The literature on the impact of fiscal decentralization on environmental governance can be divided into the following three types: 1) A higher degree of fiscal decentralization is more conducive to pollution control and carbon dioxide emission reduction. Fiscal decentralization can not only help local governments improve the efficiency of resource allocation but also improve regional environmental quality by promoting local governments to improve environmental standards (Millimet, 2003; Konisky, 2007; Rui, 2018; Yang et al., 2020b; Yacouba, 2022). 2) Many scholars believe that fiscal decentralization urges local governments to create more development space for economic development by weakening local environmental regulations, which leads to the increase of carbon dioxide emissions and is not conducive to the improvement of environmental quality (Konisky and Woods, 2015; Zhang et al., 2016; Zhang et al., 2017a; Zhang et al., 2018; Shan et al., 2021). 3) The impact of fiscal decentralization is different in different stages. Lopez et al. (2011) believed that increasing the proportion of social welfare and public goods expenditure in government expenditure will reduce pollutant emissions. However, without changing the expenditure structure, increasing the total amount of government expenditure will not reduce pollutant emissions.

By summarizing the literature on carbon productivity and fiscal decentralization, it is found that many scholars have carried out various studies on fiscal decentralization and carbon productivity from different angles, but few studies pay attention to the impact of fiscal decentralization on carbon productivity. The innovation of this study is to use the data of fiscal decentralization and carbon productivity of 30 provinces in China from 2010 to 2019 to make an empirical analysis on the impact of fiscal decentralization on carbon productivity by considering the horizontal dimension of space and the vertical dimension of time through spatial measurement methods, which broadens the perspective of fiscal decentralization and carbon productivity research.

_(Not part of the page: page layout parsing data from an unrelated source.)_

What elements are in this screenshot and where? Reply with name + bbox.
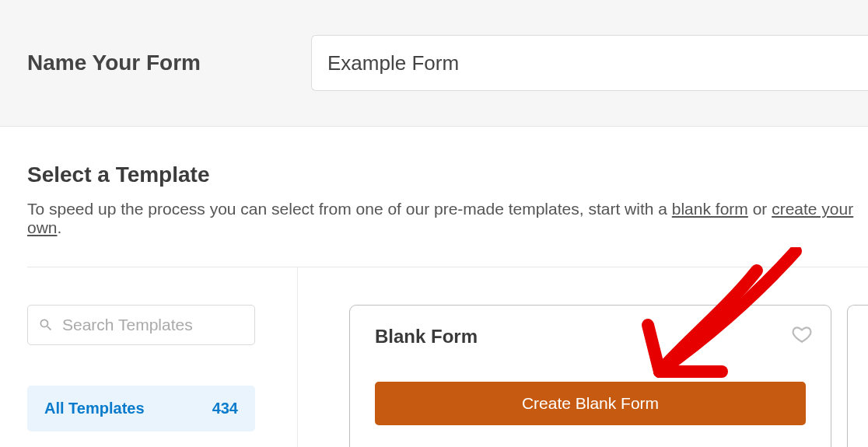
- subtitle-text-suffix: .: [58, 218, 62, 236]
- template-sidebar: All Templates 434: [27, 267, 298, 447]
- template-card-title: Blank Form: [375, 326, 806, 347]
- select-template-section: Select a Template To speed up the proces…: [0, 127, 868, 447]
- name-form-header: Name Your Form: [0, 0, 868, 127]
- create-blank-form-button[interactable]: Create Blank Form: [375, 382, 806, 425]
- search-icon: [38, 317, 54, 333]
- template-cards-area: Blank Form Create Blank Form: [298, 267, 868, 447]
- section-subtitle: To speed up the process you can select f…: [27, 200, 868, 237]
- sidebar-item-label: All Templates: [44, 400, 145, 417]
- template-card-next[interactable]: [847, 305, 868, 447]
- form-name-input[interactable]: [311, 35, 868, 91]
- name-form-label: Name Your Form: [27, 51, 311, 75]
- section-title: Select a Template: [27, 162, 868, 187]
- search-templates-input[interactable]: [27, 305, 255, 345]
- template-card-blank: Blank Form Create Blank Form: [349, 305, 831, 447]
- subtitle-text-mid: or: [748, 200, 772, 218]
- sidebar-item-count: 434: [212, 400, 238, 417]
- template-content-row: All Templates 434 Blank Form Create Blan…: [27, 267, 868, 447]
- subtitle-text-prefix: To speed up the process you can select f…: [27, 200, 672, 218]
- blank-form-link[interactable]: blank form: [672, 200, 748, 218]
- heart-icon[interactable]: [792, 324, 812, 344]
- sidebar-item-all-templates[interactable]: All Templates 434: [27, 386, 255, 431]
- search-wrapper: [27, 305, 255, 345]
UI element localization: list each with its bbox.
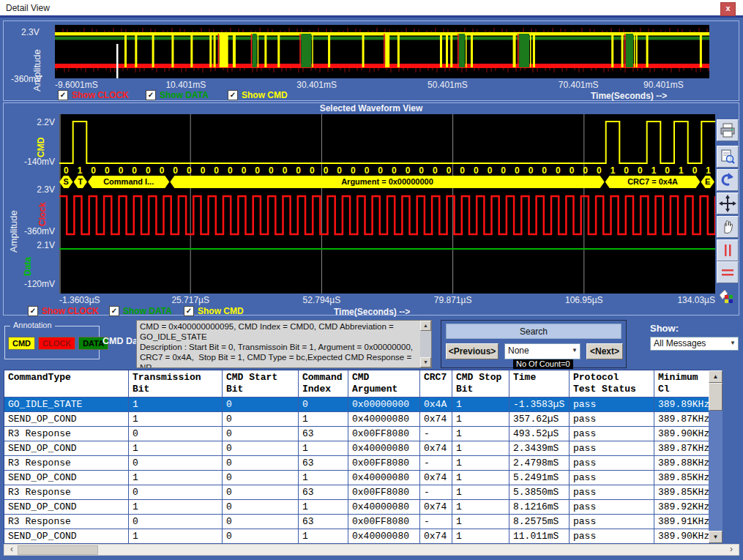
column-header[interactable]: CMD Stop Bit (452, 370, 509, 397)
table-cell: 0x00FF8080 (348, 485, 420, 500)
table-row[interactable]: SEND_OP_COND1010x400000800x7418.1216mSpa… (4, 500, 709, 515)
show-clock-checkbox[interactable]: ✓Show CLOCK (58, 90, 129, 100)
bit-value-label: 0 (597, 165, 602, 176)
column-header[interactable]: Command Index (299, 370, 348, 397)
scrollbar-track[interactable] (709, 411, 723, 531)
table-row[interactable]: R3 Response00630x00FF8080-18.2575mSpass3… (4, 515, 709, 529)
scrollbar-thumb[interactable] (709, 383, 723, 411)
colors-button[interactable] (717, 288, 739, 310)
show-cmd-checkbox[interactable]: ✓Show CMD (228, 90, 288, 100)
table-cell: - (420, 485, 452, 500)
table-cell: - (420, 515, 452, 529)
clock-legend-chip: CLOCK (38, 337, 75, 350)
search-dropdown[interactable]: None ▼ (504, 343, 580, 359)
table-cell: 0 (129, 485, 223, 500)
table-cell: SEND_OP_COND (4, 529, 129, 544)
table-row[interactable]: SEND_OP_COND1010x400000800x7415.2491mSpa… (4, 471, 709, 485)
table-cell: 0x40000080 (348, 500, 420, 515)
scrollbar-thumb[interactable] (18, 545, 98, 555)
column-header[interactable]: Minimum Cl Frequency (654, 370, 709, 397)
checkbox-icon[interactable]: ✓ (58, 90, 68, 100)
table-cell: R3 Response (4, 485, 129, 500)
table-vertical-scrollbar[interactable]: ▲ ▼ (709, 370, 723, 543)
table-cell: 389.88KHz (654, 456, 709, 471)
checkbox-icon[interactable]: ✓ (184, 306, 194, 316)
table-cell: 1 (452, 456, 509, 471)
table-cell: 0x40000080 (348, 441, 420, 456)
table-body: GO_IDLE_STATE1000x000000000x4A1-1.3583µS… (4, 397, 709, 544)
scroll-right-icon[interactable]: › (725, 545, 737, 556)
pan-arrows-button[interactable] (717, 193, 739, 214)
column-header[interactable]: CMD Start Bit (223, 370, 299, 397)
show-cmd-checkbox[interactable]: ✓Show CMD (184, 306, 244, 316)
selected-waveform-area[interactable]: 0100000000000000000000000000000000000000… (59, 114, 715, 294)
scroll-up-icon[interactable]: ▲ (420, 321, 431, 331)
table-cell: 0x00FF8080 (348, 515, 420, 529)
show-data-checkbox[interactable]: ✓Show DATA (109, 306, 172, 316)
bit-value-label: 0 (310, 165, 315, 176)
bit-value-label: 0 (228, 165, 233, 176)
show-clock-checkbox[interactable]: ✓Show CLOCK (28, 306, 99, 316)
table-cell: 0x00FF8080 (348, 456, 420, 471)
cmd-data-scrollbar[interactable]: ▲ ▼ (420, 321, 431, 367)
bit-value-label: 0 (556, 165, 561, 176)
checkbox-icon[interactable]: ✓ (28, 306, 38, 316)
table-cell: 8.1216mS (509, 500, 570, 515)
table-row[interactable]: R3 Response00630x00FF8080-15.3850mSpass3… (4, 485, 709, 500)
table-horizontal-scrollbar[interactable]: ‹ › (4, 544, 739, 556)
column-header[interactable]: Time (509, 370, 570, 397)
scroll-up-icon[interactable]: ▲ (709, 370, 723, 383)
column-header[interactable]: CRC7 (420, 370, 452, 397)
command-table: CommandTypeTransmission BitCMD Start Bit… (4, 370, 710, 545)
cmd-segment-argument: Argument = 0x00000000 (170, 176, 604, 188)
column-header[interactable]: CommandType (4, 370, 129, 397)
annotation-group-title: Annotation (10, 321, 55, 329)
print-preview-button[interactable] (717, 146, 739, 168)
table-cell: pass (570, 397, 654, 412)
table-cell: 357.62µS (509, 412, 570, 427)
table-cell: 0x40000080 (348, 412, 420, 427)
table-row[interactable]: SEND_OP_COND1010x400000800x741357.62µSpa… (4, 412, 709, 427)
checkbox-icon[interactable]: ✓ (146, 90, 156, 100)
column-header[interactable]: Transmission Bit (129, 370, 223, 397)
undo-button[interactable] (717, 169, 739, 191)
close-button[interactable]: x (720, 2, 736, 16)
table-row[interactable]: SEND_OP_COND1010x400000800x74111.011mSpa… (4, 529, 709, 544)
table-cell: 389.87KHz (654, 441, 709, 456)
overview-waveform-area[interactable] (55, 25, 709, 78)
table-row[interactable]: R3 Response00630x00FF8080-1493.52µSpass3… (4, 427, 709, 441)
show-data-checkbox[interactable]: ✓Show DATA (146, 90, 209, 100)
selected-time-axis: -1.3603µS25.717µS52.794µS79.871µS106.95µ… (59, 295, 715, 305)
table-cell: 389.91KHz (654, 515, 709, 529)
vertical-cursors-button[interactable] (717, 239, 739, 261)
bit-value-label: 0 (419, 165, 424, 176)
checkbox-icon[interactable]: ✓ (228, 90, 238, 100)
table-cell: 0x74 (420, 441, 452, 456)
previous-button[interactable]: <Previous> (446, 343, 499, 359)
table-cell: GO_IDLE_STATE (4, 397, 129, 412)
show-dropdown[interactable]: All Messages ▼ (650, 337, 739, 351)
print-button[interactable] (717, 119, 739, 141)
table-cell: 2.3439mS (509, 441, 570, 456)
cmd-data-textbox[interactable]: CMD = 0x400000000095, CMD Index = CMD0, … (136, 320, 432, 368)
bit-value-label: 0 (638, 165, 643, 176)
table-cell: 1 (129, 412, 223, 427)
bit-value-label: 0 (255, 165, 260, 176)
table-row[interactable]: R3 Response00630x00FF8080-12.4798mSpass3… (4, 456, 709, 471)
scroll-left-icon[interactable]: ‹ (6, 545, 18, 556)
scroll-down-icon[interactable]: ▼ (709, 531, 723, 543)
scroll-down-icon[interactable]: ▼ (420, 357, 431, 367)
table-row[interactable]: GO_IDLE_STATE1000x000000000x4A1-1.3583µS… (4, 397, 709, 412)
column-header[interactable]: Protocol Test Status (570, 370, 654, 397)
horizontal-cursors-button[interactable] (717, 261, 739, 283)
next-button[interactable]: <Next> (586, 343, 623, 359)
table-cell: 0 (223, 500, 299, 515)
checkbox-icon[interactable]: ✓ (109, 306, 119, 316)
column-header[interactable]: CMD Argument (348, 370, 420, 397)
table-cell: 389.90KHz (654, 529, 709, 544)
table-cell: - (420, 456, 452, 471)
checkbox-label: Show CMD (198, 306, 244, 316)
annotation-group: Annotation CMDCLOCKDATA (4, 326, 100, 359)
hand-button[interactable] (717, 216, 739, 238)
table-row[interactable]: SEND_OP_COND1010x400000800x7412.3439mSpa… (4, 441, 709, 456)
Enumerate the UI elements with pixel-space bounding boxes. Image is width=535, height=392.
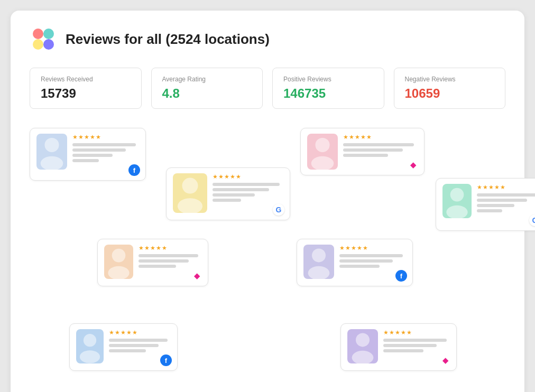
review-content: ★★★★★: [477, 184, 535, 225]
review-stars: ★★★★★: [213, 173, 283, 180]
svg-point-17: [80, 350, 100, 363]
source-google-icon: G: [273, 204, 284, 216]
review-line: [477, 199, 527, 202]
source-facebook-icon: f: [395, 270, 407, 282]
review-stars: ★★★★★: [72, 134, 139, 141]
review-card-2: ★★★★★ G: [166, 167, 290, 220]
stat-label-0: Reviews Received: [41, 76, 131, 83]
svg-point-16: [84, 334, 96, 347]
review-line: [109, 344, 159, 347]
review-avatar: [307, 134, 338, 170]
svg-point-18: [356, 333, 370, 347]
stat-card-1: Average Rating 4.8: [151, 68, 263, 109]
review-line: [213, 188, 269, 191]
stat-label-1: Average Rating: [162, 76, 252, 83]
review-avatar: [76, 329, 104, 363]
svg-point-15: [308, 266, 330, 279]
app-logo: [30, 25, 57, 53]
review-line: [477, 209, 502, 212]
main-card: Reviews for all (2524 locations) Reviews…: [11, 11, 524, 392]
review-stars: ★★★★★: [109, 329, 171, 336]
review-line: [139, 265, 176, 268]
svg-point-14: [312, 248, 326, 262]
review-avatar: [347, 329, 378, 363]
review-line: [109, 339, 168, 342]
svg-point-12: [112, 249, 126, 263]
review-line: [109, 349, 146, 352]
review-lines: [339, 254, 406, 268]
svg-point-2: [33, 39, 43, 50]
review-card-6: ★★★★★ f: [297, 239, 413, 286]
review-avatar: [442, 184, 472, 218]
review-card-4: ★★★★★ G: [436, 178, 535, 231]
stat-label-2: Positive Reviews: [283, 76, 373, 83]
review-stars: ★★★★★: [477, 184, 535, 191]
review-line: [139, 254, 198, 257]
review-line: [343, 148, 403, 152]
page-title: Reviews for all (2524 locations): [66, 31, 270, 48]
svg-point-5: [41, 156, 63, 170]
review-line: [339, 265, 380, 268]
page-header: Reviews for all (2524 locations): [30, 25, 505, 53]
source-facebook-icon: f: [128, 164, 140, 176]
review-line: [72, 148, 126, 152]
review-line: [213, 199, 241, 202]
source-diamond-icon: ◆: [439, 354, 451, 366]
stat-value-1: 4.8: [162, 86, 252, 101]
review-line: [343, 143, 414, 146]
review-line: [477, 204, 514, 207]
review-lines: [477, 193, 535, 212]
source-diamond-icon: ◆: [407, 159, 419, 171]
review-card-1: ★★★★★ f: [30, 128, 146, 181]
svg-point-19: [352, 351, 374, 363]
svg-point-9: [311, 156, 334, 170]
review-lines: [343, 143, 418, 157]
svg-point-7: [178, 198, 202, 213]
review-line: [477, 193, 535, 197]
svg-point-0: [33, 29, 43, 39]
review-line: [383, 344, 437, 347]
review-avatar: [104, 245, 133, 279]
review-card-3: ★★★★★ ◆: [300, 128, 425, 175]
review-line: [339, 254, 403, 257]
stat-value-3: 10659: [405, 86, 495, 101]
review-lines: [139, 254, 201, 268]
svg-point-8: [315, 138, 329, 152]
review-lines: [213, 183, 283, 202]
svg-point-11: [446, 206, 467, 218]
source-facebook-icon: f: [160, 354, 172, 366]
review-stars: ★★★★★: [343, 134, 418, 141]
review-line: [213, 183, 280, 186]
review-card-5: ★★★★★ ◆: [97, 239, 208, 286]
review-line: [383, 349, 423, 352]
review-line: [72, 154, 113, 157]
review-line: [139, 259, 189, 263]
svg-point-13: [108, 266, 129, 279]
review-content: ★★★★★: [343, 134, 418, 170]
reviews-area: ★★★★★ f ★★★★★ G ★★★★★: [30, 128, 505, 381]
review-stars: ★★★★★: [339, 245, 406, 251]
review-stars: ★★★★★: [139, 245, 201, 251]
review-line: [383, 339, 447, 342]
review-card-8: ★★★★★ ◆: [340, 323, 457, 371]
svg-point-10: [450, 188, 464, 202]
svg-point-3: [43, 39, 54, 50]
review-avatar: [303, 245, 334, 279]
stats-row: Reviews Received 15739 Average Rating 4.…: [30, 68, 505, 109]
review-line: [72, 159, 99, 162]
source-diamond-icon: ◆: [191, 270, 202, 282]
review-card-7: ★★★★★ f: [69, 323, 178, 371]
stat-value-0: 15739: [41, 86, 131, 101]
review-avatar: [173, 173, 207, 213]
svg-point-1: [43, 29, 54, 39]
svg-point-6: [182, 178, 198, 194]
review-lines: [72, 143, 139, 162]
review-lines: [383, 339, 450, 352]
review-line: [343, 154, 388, 157]
review-line: [339, 259, 393, 263]
stat-card-2: Positive Reviews 146735: [272, 68, 384, 109]
svg-point-4: [44, 138, 59, 152]
stat-value-2: 146735: [283, 86, 373, 101]
stat-label-3: Negative Reviews: [405, 76, 495, 83]
review-line: [72, 143, 136, 146]
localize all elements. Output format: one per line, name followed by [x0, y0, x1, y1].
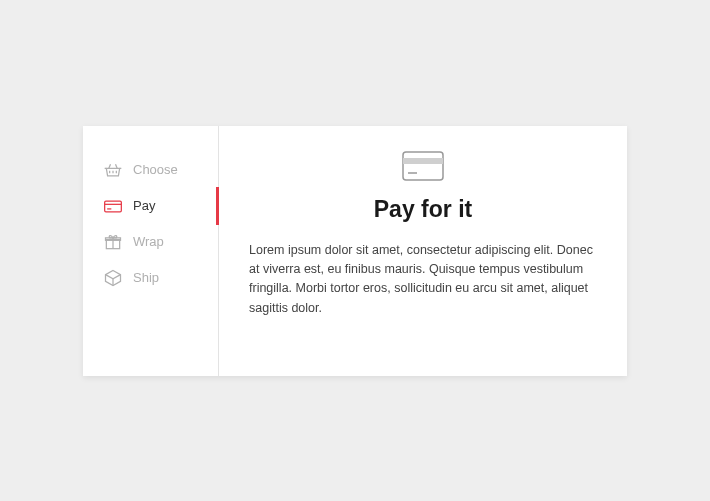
tab-pay[interactable]: Pay: [103, 188, 218, 224]
tab-label: Choose: [133, 162, 178, 177]
svg-rect-7: [403, 152, 443, 180]
active-tab-indicator: [216, 187, 219, 225]
tab-label: Pay: [133, 198, 155, 213]
content-body: Lorem ipsum dolor sit amet, consectetur …: [249, 241, 597, 319]
content-title: Pay for it: [374, 196, 472, 223]
basket-icon: [103, 160, 123, 180]
tab-wrap[interactable]: Wrap: [103, 224, 218, 260]
tab-choose[interactable]: Choose: [103, 152, 218, 188]
box-icon: [103, 268, 123, 288]
credit-card-icon: [401, 150, 445, 184]
tab-label: Wrap: [133, 234, 164, 249]
tab-ship[interactable]: Ship: [103, 260, 218, 296]
svg-rect-0: [105, 201, 122, 212]
tab-label: Ship: [133, 270, 159, 285]
tabs-sidebar: Choose Pay Wra: [83, 126, 219, 376]
tab-content: Pay for it Lorem ipsum dolor sit amet, c…: [219, 126, 627, 376]
gift-icon: [103, 232, 123, 252]
checkout-card: Choose Pay Wra: [83, 126, 627, 376]
svg-rect-8: [403, 158, 443, 164]
credit-card-icon: [103, 196, 123, 216]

The marginal contributions of this study are as follows: first, most of the literature focuses on the impact of fiscal decentralization on carbon emissions or the environment, ignoring the impact of fiscal decentralization on carbon productivity, while this study explores the impact of fiscal decentralization on carbon productivity, which is helpful in clarifying the role path and internal mechanism of fiscal decentralization in reducing carbon emissions and promoting green economic growth. Second, corresponding to fiscal revenue and expenditure, revenue decentralization and expenditure decentralization are formed, respectively. Most literatures often choose one of them as the research object, and the analysis of the impact of the two decentralization methods on the environment is not comprehensive. Therefore, based on the dual perspective of revenue and expenditure, the two decentralization methods are introduced into the spatial econometric model at the same time, so as to better analyze the heterogeneity of the spatial effect of fiscal revenue decentralization and fiscal expenditure decentralization on carbon productivity, which has theoretical value and practical significance for realizing green development. Therefore, this study can provide more specific and targeted policy suggestions for reducing carbon emissions and realizing carbon neutralization.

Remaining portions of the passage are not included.